Editor’s Note: This is the second in a multi-part series about the Online Piping and Usage Specification (OPUS) resource available from the Mechanical Contractors Association of America (MCAA).
In the October issue of Plumbing & Mechanical, the Online Piping and Usage Specification (OPUS) website, www.opuspiping.org, was introduced as a resource for basic information regarding common piping systems, materials and joining methods. The purpose of that article was to introduce readers to the breadth and depth of the piping industry, with its vast array of options supported by an even greater range of information. OPUS serves, in Swiss-Army-knife fashion, as an indispensable portal to that voluminous information.
So, who would use OPUS, and how would they learn about it? This article focuses on students and faculty in college classrooms who use OPUS as a resource for teaching and learning.
One way both faculty and students learn about OPUS is through a network of student chapters sponsored by MCAA. University faculty also learn about OPUS during an annual “boot camp.”
The student chapter program of the MCAA began in 1993 at Purdue University as a means to introduce college students to the piping industry and recruit young talent for the mechanical contracting industry. The program has grown to 55 U.S. and Canadian chapters and provides an impressive range of benefits to both student chapter members and their faculty.
These chapters, faculty and future employers have opportunities to meet and network through a variety of sponsored meetings at far-ranging venues such as MCAA’s annual GreatFutures Forum and its highly regarded annual convention. Throughout all these venues and events, OPUS is always present and available and presented as a resource for students to use for the rest of their professional lives.
Faculty members receive special attention and special access to OPUS. Each summer, MCAA and the National Electrical Contractors Association (NECA) co-sponsor the Mechanical Electrical Academic Consortium (MEAC) Mechanical and Electrical Faculty Boot Camp. The boot camp provides the opportunity for university-level construction management faculty, who teach mechanical and electrical construction in their respective programs, to be trained in the area of mechanical and electrical construction management.
These professors have extensive construction management experience, but it is typically not in the mechanical/electrical field. However, the American Council for Construction Education (ACCE) requires accredited construction management programs to include courses related to the principles of mechanical, electrical, and piping systems. MEAC is designed to bridge the gap for these faculty by providing them with knowledge and indispensable teaching resources, such as OPUS, to help them teach these courses.
Daryl Orth, a former professor at Purdue and later Northern Kentucky University, was an early adopter of using OPUS in the classroom. He developed a “scavenger hunt” assignment for his students. This assignment features random questions about piping systems the students might encounter during their career. Students learn about piping materials, systems and joining methods as they search OPUS for information.
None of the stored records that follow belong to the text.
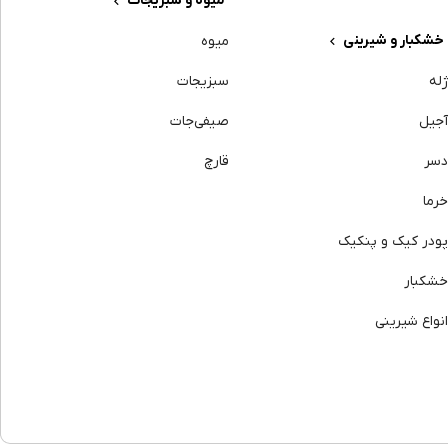
میوه و سبزیجات
خشکبار و شیرینی
میوه
له
سبزیجات
جیل
صیفی‌جات
سر
قارچ
رما
ودر کیک و پنکیک
شکبار
نواع شیرینی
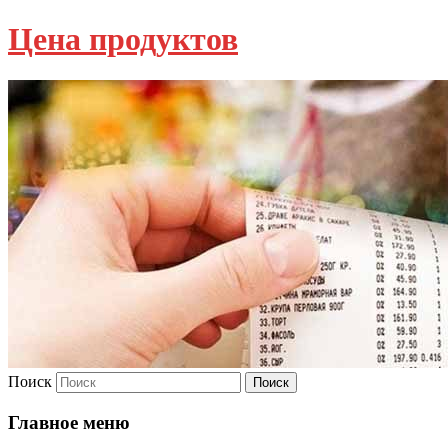
Цена продуктов
Поиск
Главное меню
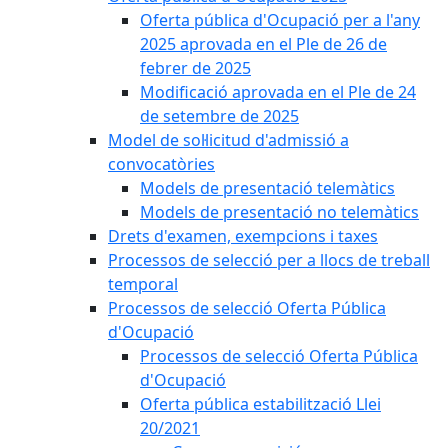
Oferta pública d'Ocupació per a l'any
2025 aprovada en el Ple de 26 de
febrer de 2025
Modificació aprovada en el Ple de 24
de setembre de 2025
Model de sol·licitud d'admissió a
convocatòries
Models de presentació telemàtics
Models de presentació no telemàtics
Drets d'examen, exempcions i taxes
Processos de selecció per a llocs de treball
temporal
Processos de selecció Oferta Pública
d'Ocupació
Processos de selecció Oferta Pública
d'Ocupació
Oferta pública estabilització Llei
20/2021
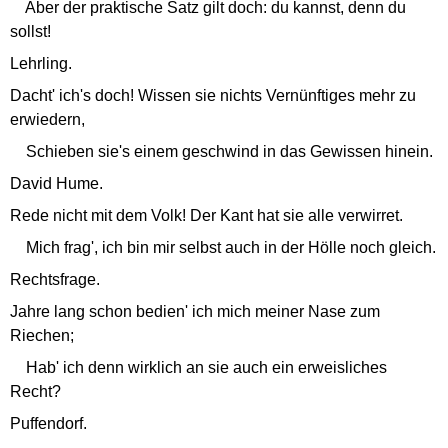
Aber der praktische Satz gilt doch: du kannst, denn du
sollst!
Lehrling.
Dacht' ich's doch! Wissen sie nichts Vernünftiges mehr zu
erwiedern,
Schieben sie's einem geschwind in das Gewissen hinein.
David Hume.
Rede nicht mit dem Volk! Der Kant hat sie alle verwirret.
Mich frag', ich bin mir selbst auch in der Hölle noch gleich.
Rechtsfrage.
Jahre lang schon bedien' ich mich meiner Nase zum
Riechen;
Hab' ich denn wirklich an sie auch ein erweisliches
Recht?
Puffendorf.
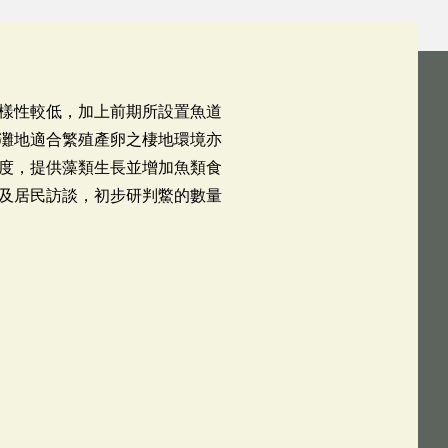
樣性較低，加上前期所設置魚道
灘地適合繁殖產卵之棲地環境亦
度，提供藻類生長並增加魚類食
及居民訪談，初步研判鱉的數量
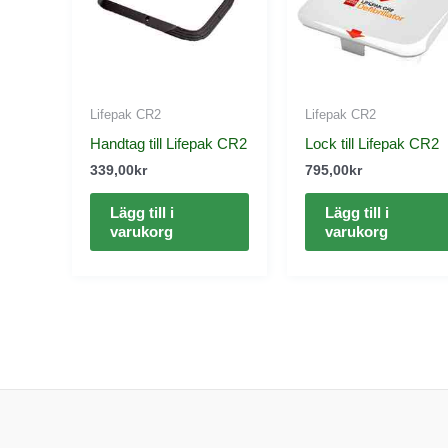
Lifepak CR2
Lifepak CR2
Handtag till Lifepak CR2
Lock till Lifepak CR2
339,00
kr
795,00
kr
Lägg till i
Lägg till i
varukorg
varukorg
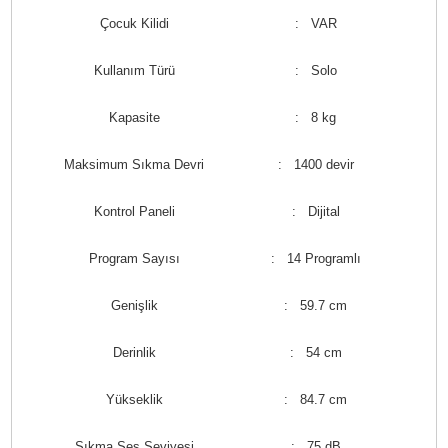
Çocuk Kilidi
: VAR
Kullanım Türü
: Solo
Kapasite
: 8 kg
Maksimum Sıkma Devri
: 1400 devir
Kontrol Paneli
: Dijital
Program Sayısı
: 14 Programlı
Genişlik
: 59.7 cm
Derinlik
: 54 cm
Yükseklik
: 84.7 cm
Sıkma Ses Seviyesi
: 75 dB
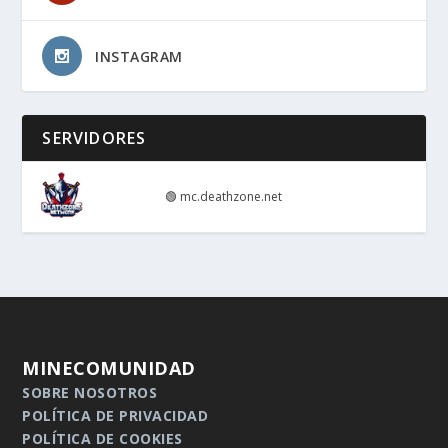
INSTAGRAM
SERVIDORES
🟢
mc.deathzone.net
MINECOMUNIDAD
SOBRE NOSOTROS
POLÍTICA DE PRIVACIDAD
POLÍTICA DE COOKIES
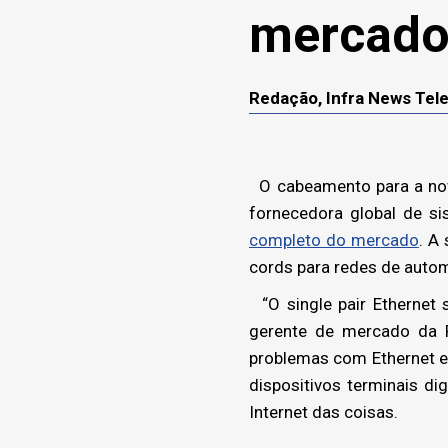
mercad
Redação, Infra News Te
O cabeamento para a nova
fornecedora global de si
completo do mercado
. A
cords para redes de autom
“O single pair Ethernet s
gerente de mercado da 
problemas com Ethernet e
dispositivos terminais di
Internet das coisas.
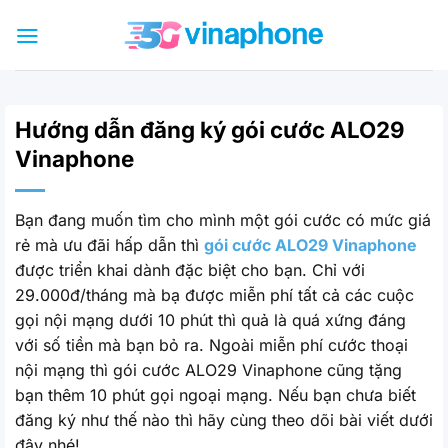
Bỏ
qua
nội
dung
Hướng dẫn đăng ký gói cước ALO29
Vinaphone
Bạn đang muốn tìm cho mình một gói cước có mức giá
rẻ mà ưu đãi hấp dẫn thì
gói cước ALO29 Vinaphone
được triển khai dành đặc biệt cho bạn. Chỉ với
29.000đ/tháng mà bạ được miễn phí tất cả các cuộc
gọi nội mạng dưới 10 phút thì quả là quá xứng đáng
với số tiền mà bạn bỏ ra. Ngoài miễn phí cước thoại
nội mạng thì gói cước ALO29 Vinaphone cũng tặng
bạn thêm 10 phút gọi ngoại mạng. Nếu bạn chưa biết
đăng ký như thế nào thì hãy cùng theo dõi bài viết dưới
đây nhé!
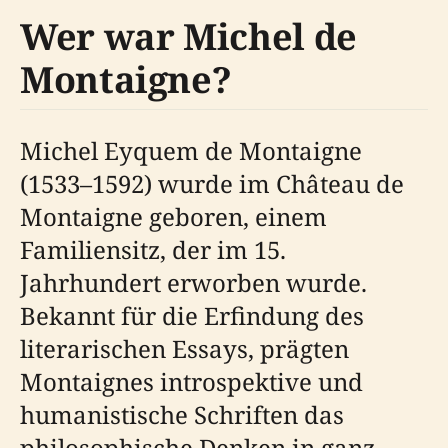
Wer war Michel de
Montaigne?
Michel Eyquem de Montaigne
(1533–1592) wurde im Château de
Montaigne geboren, einem
Familiensitz, der im 15.
Jahrhundert erworben wurde.
Bekannt für die Erfindung des
literarischen Essays, prägten
Montaignes introspektive und
humanistische Schriften das
philosophische Denken in ganz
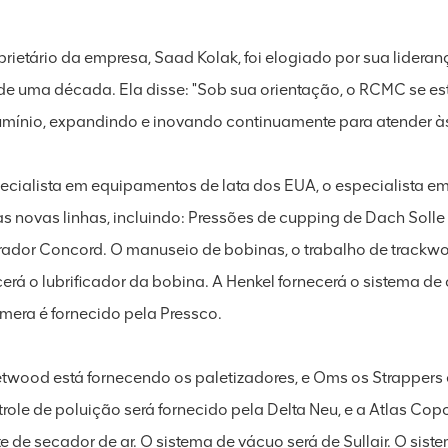
prietário da empresa, Saad Kolak, foi elogiado por sua lide
de uma década. Ela disse: "Sob sua orientação, o RCMC se 
umínio, expandindo e inovando continuamente para atender 
ecialista em equipamentos de lata dos EUA, o especialista e
as novas linhas, incluindo: Pressões de cupping de Dach Soll
ador Concord. O manuseio de bobinas, o trabalho de trackwor
cerá o lubrificador da bobina. A Henkel fornecerá o sistema de
mera é fornecido pela Pressco.
etwood está fornecendo os paletizadores, e Oms os Strappers 
trole de poluição será fornecido pela Delta Neu, e a Atlas Co
e de secador de ar. O sistema de vácuo será de Sullair. O sis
Orth, who coordinated the MEAC boot camp and taught numerous sessions there, realized the value of this OPUS-based learning opportunity and shared the assignment with the faculty in attendance. Over the years, more than 100 professors from various institutions of higher learning have discovered OPUS and received Orth’s sample assignment as an effective tool for them to use in their classroom.
Associate Professor Shannon Nicklaus (Pittsburg State University in Pittsburg, Kan.) is another college professor who uses OPUS in his teaching:
“In my plumbing class, I have a homework assignment that requires my students to utilize the OPUS website,” Nicklaus says. “I am a firm believer in having the information on the internet for a couple reasons. The first, is that it allows them to gain the basic knowledge of piping materials, processes and manufacturers.
“The second is that they now have knowledge of a location where they can continue their lifelong learning after they graduate. I have had students tell me that they have gone back and looked at the site when they obtained full-time work to help ‘bump’ their memory on materials and processes, and some to find suppliers for that certain material. I really love the site and hope it continues.”
OPUS is not a panacea; there are many things for which it is not appropriate. It was not intended as a resource for system design, nor was it intended for faculty and students teaching or studying HVAC systems.
It is intended for those who need basic information about piping materials, systems and joining techniques. It is intended for people like professors Orth and Nicklaus and the students they teach. For them, OPUS is a quality resource for teaching and learning about an industry where careers are built. Sometimes, a Swiss army knife is enough.